L'étau semblait se resserrer sur Armstrong, qui s'était d'ailleurs entouré d'avocats réputés et d'un relationniste qui avait déjà travaillé pour Bill Clinton.

De toute évidence, faire la preuve de la culpabilité d'Armstrong «hors de tout doute raisonnable», comme l'exige un procès criminel, n'était pas à la portée des enquêteurs fédéraux. Leurs deux témoins connus - Landis et Hamilton - ont menti pendant des années avant de s'avouer coupables. Le peu de succès d'enquêtes semblables sur les joueurs de baseball Barry Bonds et Roger Clemens a peut-être aussi refroidi leurs ardeurs. En cette période de difficultés économiques, le bien-fondé de l'investissement de sommes considérables dans ces enquêtes était aussi remis en question par le clan Armstrong, un argument qui trouvait écho dans le public.

«Ils se sont dit: "on va probablement perdre et il ne faut pas perdre du temps et de l'argent avec ça"», a d'ailleurs estimé Dick Pound, ex-président de l'Agence mondiale antidopage (AMA), néanmoins surpris par l'abandon de l'enquête.

M. Pound, qui a déjà eu quelques prises de bec avec Armstrong, espère que les enquêteurs répondront à la demande de l'agence antidopage américaine (USADA) de lui remettre les preuves amassées. «Ça va nous aider beaucoup», a dit l'avocat montréalais.

Viande contaminée

Le cas d'Alberto Contador est complètement différent. Personne ne contestait la présence de clenbutérol dans son urine après une étape du Tour de France de 2010. Le cycliste espagnol prétendait que l'ingestion de viande contaminée provenant de son pays était à l'origine de ce test positif. La fédération espagnole s'était rangée aux arguments du triple vainqueur du Tour et l'avait blanchi il y a un an. Cette décision a été contestée par l'AMA et l'Union cycliste internationale devant le Tribunal arbitral du sport (TAS).

Au cours des mois suivants, la défense de Contador a semblé prendre du coffre quand cinq joueurs de soccer mexicains et un cycliste danois ont obtenu gain de cause avec une défense semblable. «Une fois que le Tribunal arbitral du sport aura absous le champion espagnol - c'est presque devenu une évidence - d'ici à la fin du mois, Contador aura la voie libre vers une quatrième victoire dans le Tour», écrivait même L'Équipe dans sa livraison du 17 janvier.

«La viande, c'est sûr que ça se peut, mais le contexte restait à définir», a rappelé Christiane Ayotte, directrice du laboratoire antidopage de l'INRS, à Laval.

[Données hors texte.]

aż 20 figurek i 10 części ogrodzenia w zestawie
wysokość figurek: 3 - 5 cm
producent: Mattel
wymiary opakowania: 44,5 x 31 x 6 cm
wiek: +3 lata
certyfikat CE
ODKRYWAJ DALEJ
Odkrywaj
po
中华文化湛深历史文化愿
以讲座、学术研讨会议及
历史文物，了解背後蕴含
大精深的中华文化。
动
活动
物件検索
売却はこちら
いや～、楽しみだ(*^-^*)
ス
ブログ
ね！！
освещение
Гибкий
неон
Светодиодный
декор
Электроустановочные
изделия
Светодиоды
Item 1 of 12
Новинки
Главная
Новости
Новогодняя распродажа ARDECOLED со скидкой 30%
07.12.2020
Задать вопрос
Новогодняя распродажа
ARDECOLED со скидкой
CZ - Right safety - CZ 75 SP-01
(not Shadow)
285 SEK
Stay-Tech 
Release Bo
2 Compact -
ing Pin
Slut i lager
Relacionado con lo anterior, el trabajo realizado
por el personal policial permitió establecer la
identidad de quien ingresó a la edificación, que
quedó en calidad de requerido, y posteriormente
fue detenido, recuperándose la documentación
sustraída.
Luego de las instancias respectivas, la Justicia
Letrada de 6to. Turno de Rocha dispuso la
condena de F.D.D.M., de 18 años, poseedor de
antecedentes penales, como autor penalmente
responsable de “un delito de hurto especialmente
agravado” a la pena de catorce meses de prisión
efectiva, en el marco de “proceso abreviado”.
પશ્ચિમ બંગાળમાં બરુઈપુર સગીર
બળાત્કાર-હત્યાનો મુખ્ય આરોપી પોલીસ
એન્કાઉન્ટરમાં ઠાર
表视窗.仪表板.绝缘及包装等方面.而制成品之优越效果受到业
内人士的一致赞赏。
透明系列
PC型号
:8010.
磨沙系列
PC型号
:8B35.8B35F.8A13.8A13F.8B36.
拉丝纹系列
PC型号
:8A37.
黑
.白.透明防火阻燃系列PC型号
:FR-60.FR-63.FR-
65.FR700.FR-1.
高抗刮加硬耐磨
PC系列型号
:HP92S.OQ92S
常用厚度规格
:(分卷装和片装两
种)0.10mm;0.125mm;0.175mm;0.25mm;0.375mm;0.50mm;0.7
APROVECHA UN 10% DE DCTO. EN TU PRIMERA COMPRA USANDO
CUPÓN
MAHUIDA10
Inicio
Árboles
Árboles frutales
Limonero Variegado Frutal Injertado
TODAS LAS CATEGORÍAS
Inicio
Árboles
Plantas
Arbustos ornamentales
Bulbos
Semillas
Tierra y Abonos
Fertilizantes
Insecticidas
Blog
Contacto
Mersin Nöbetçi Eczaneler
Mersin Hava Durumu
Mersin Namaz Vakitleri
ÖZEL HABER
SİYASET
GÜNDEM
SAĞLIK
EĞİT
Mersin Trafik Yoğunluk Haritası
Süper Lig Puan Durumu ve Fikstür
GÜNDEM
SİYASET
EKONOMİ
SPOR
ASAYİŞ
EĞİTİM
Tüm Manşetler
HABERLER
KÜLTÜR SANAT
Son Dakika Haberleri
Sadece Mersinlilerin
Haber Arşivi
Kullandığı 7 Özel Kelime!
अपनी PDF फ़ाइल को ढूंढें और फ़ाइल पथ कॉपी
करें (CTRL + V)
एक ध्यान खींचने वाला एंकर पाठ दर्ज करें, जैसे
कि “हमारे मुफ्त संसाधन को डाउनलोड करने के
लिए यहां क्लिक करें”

Dans les histoires précédentes, la viande provenait du Mexique, pays aux prises avec un problème de santé publique au sujet de la viande contaminée au clenbutérol. Ce qui n'est pas le cas de l'Espagne, a tranché le TAS dans sa décision défavorable à Contador rendue hier matin, après plus d'un an de procédures.

En moins de 72 heures, les destins d'Armstrong et Contador, ennemis jurés et gagnants de 10 Tours de France sur 12 de 1999 à 2010, ont pris une orientation radicalement différente.